■ **Exercise**: Check each line of the entries below for the word "your", and copy out the ones that have it.

(Page-level text extractions)

○ ○ ○

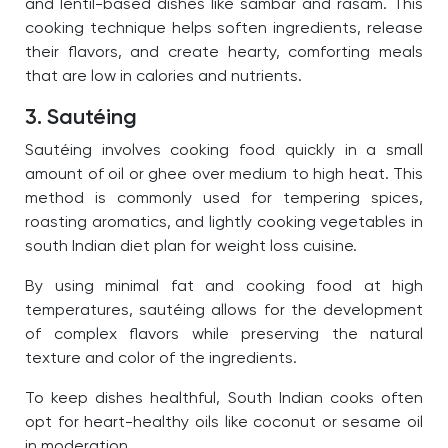
and lentil-based dishes like sambar and rasam. This
cooking technique helps soften ingredients, release
their flavors, and create hearty, comforting meals
that are low in calories and nutrients.
3. Sautéing
Sautéing involves cooking food quickly in a small
amount of oil or ghee over medium to high heat. This
method is commonly used for tempering spices,
roasting aromatics, and lightly cooking vegetables in
south Indian diet plan for weight loss cuisine.
By using minimal fat and cooking food at high
temperatures, sautéing allows for the development
of complex flavors while preserving the natural
texture and color of the ingredients.
To keep dishes healthful, South Indian cooks often
opt for heart-healthy oils like coconut or sesame oil
in moderation.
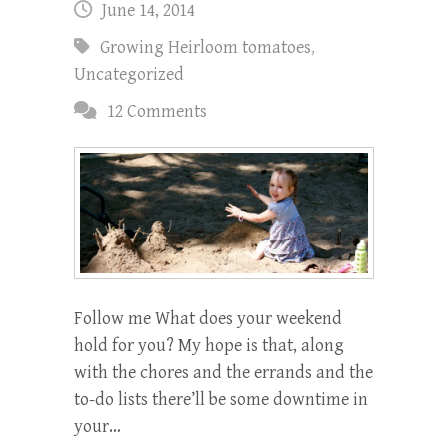
June 14, 2014
Growing Heirloom tomatoes
,
Uncategorized
12 Comments
Follow me What does your weekend
hold for you? My hope is that, along
with the chores and the errands and the
to-do lists there’ll be some downtime in
your…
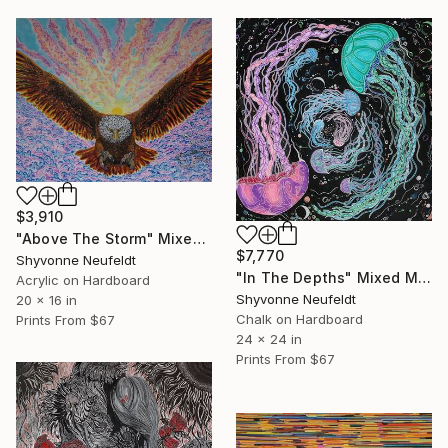
$3,910
"Above The Storm" Mixed Media
$7,770
Shyvonne Neufeldt
"In The Depths" Mixed Media
Acrylic on Hardboard
Shyvonne Neufeldt
20 x 16 in
Chalk on Hardboard
Prints From
$67
24 x 24 in
Prints From
$67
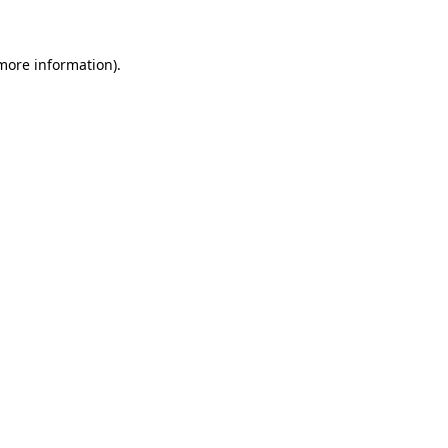
 more information)
.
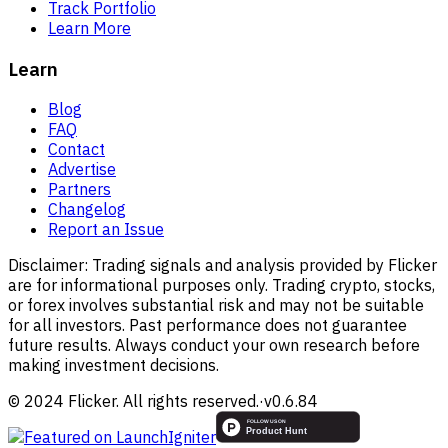
Track Portfolio
Learn More
Learn
Blog
FAQ
Contact
Advertise
Partners
Changelog
Report an Issue
Disclaimer:
Trading signals and analysis provided by Flicker
are for informational purposes only. Trading crypto, stocks,
or forex involves substantial risk and may not be suitable
for all investors. Past performance does not guarantee
future results. Always conduct your own research before
making investment decisions.
© 2024 Flicker. All rights reserved.
·
v
0.6.84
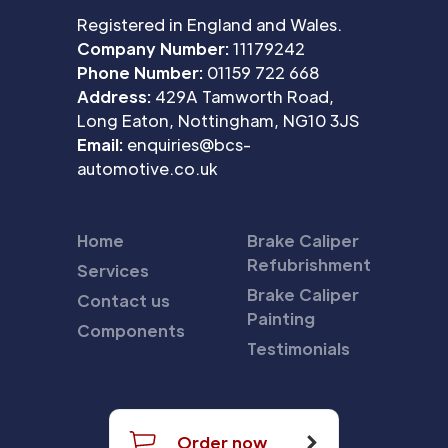
Registered in England and Wales.
Company Number:
11179242
Phone Number:
01159 722 668
Address:
429A Tamworth Road,
Long Eaton, Nottingham, NG10 3JS
Email:
enquiries@bcs-
automotive.co.uk
Home
Brake Caliper
Refubrishment
Services
Brake Caliper
Contact us
Painting
Components
Testimonials
Order now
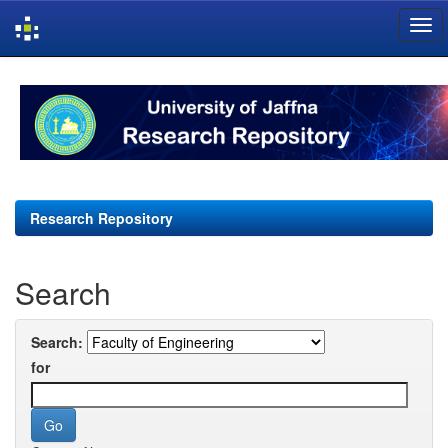
Skip
navigation
Research Repository
Search
Search:
for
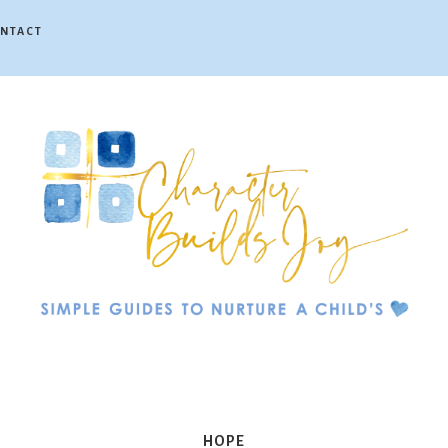
NTACT
Character
Builds
HOPE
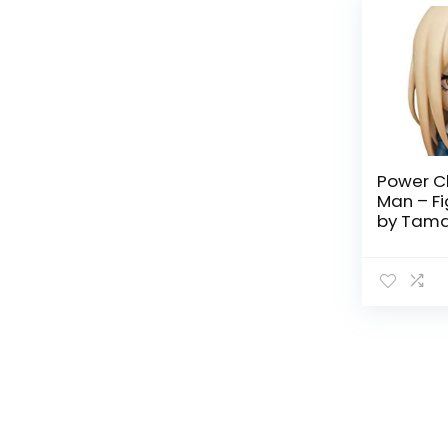
Power C
Man – Fi
by Tama
Nations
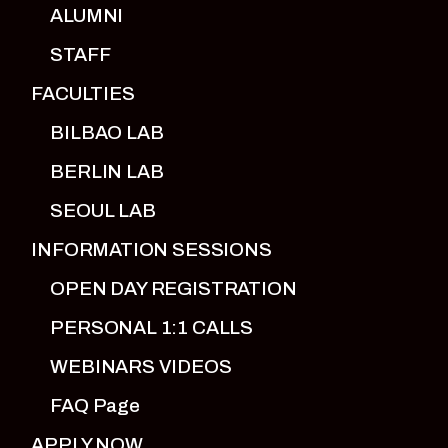
ALUMNI
STAFF
FACULTIES
BILBAO LAB
BERLIN LAB
SEOUL LAB
INFORMATION SESSIONS
OPEN DAY REGISTRATION
PERSONAL 1:1 CALLS
WEBINARS VIDEOS
FAQ Page
APPLY NOW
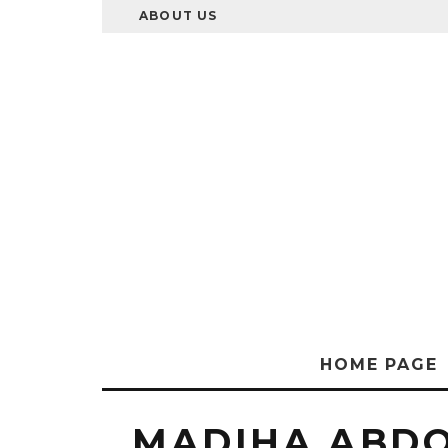
ABOUT US
HOME PAGE
MADIHA ABD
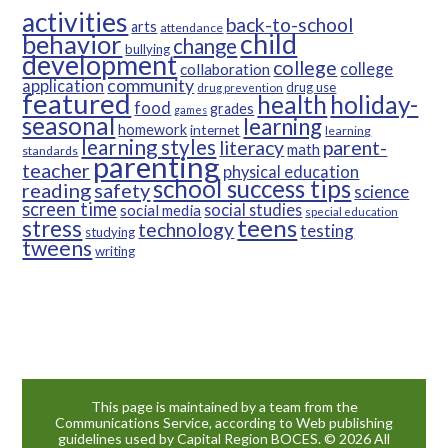
activities
back-to-school
arts
attendance
child
behavior
change
bullying
development
college
college
collaboration
community
application
drug use
drug prevention
featured
health
holiday-
food
grades
games
seasonal
learning
homework
internet
learning
learning styles
parent-
literacy
math
standards
parenting
teacher
physical education
school success tips
reading
safety
science
screen time
social studies
social media
special education
teens
stress
technology
testing
studying
tweens
writing
This page is maintained by a team from the
Communications Service, according to Web publishing
guidelines used by Capital Region BOCES. © 2026 All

○ ○ ○

■ **Worked solution**:
Follow me What does your weekend
your…
future results. Always conduct your own research before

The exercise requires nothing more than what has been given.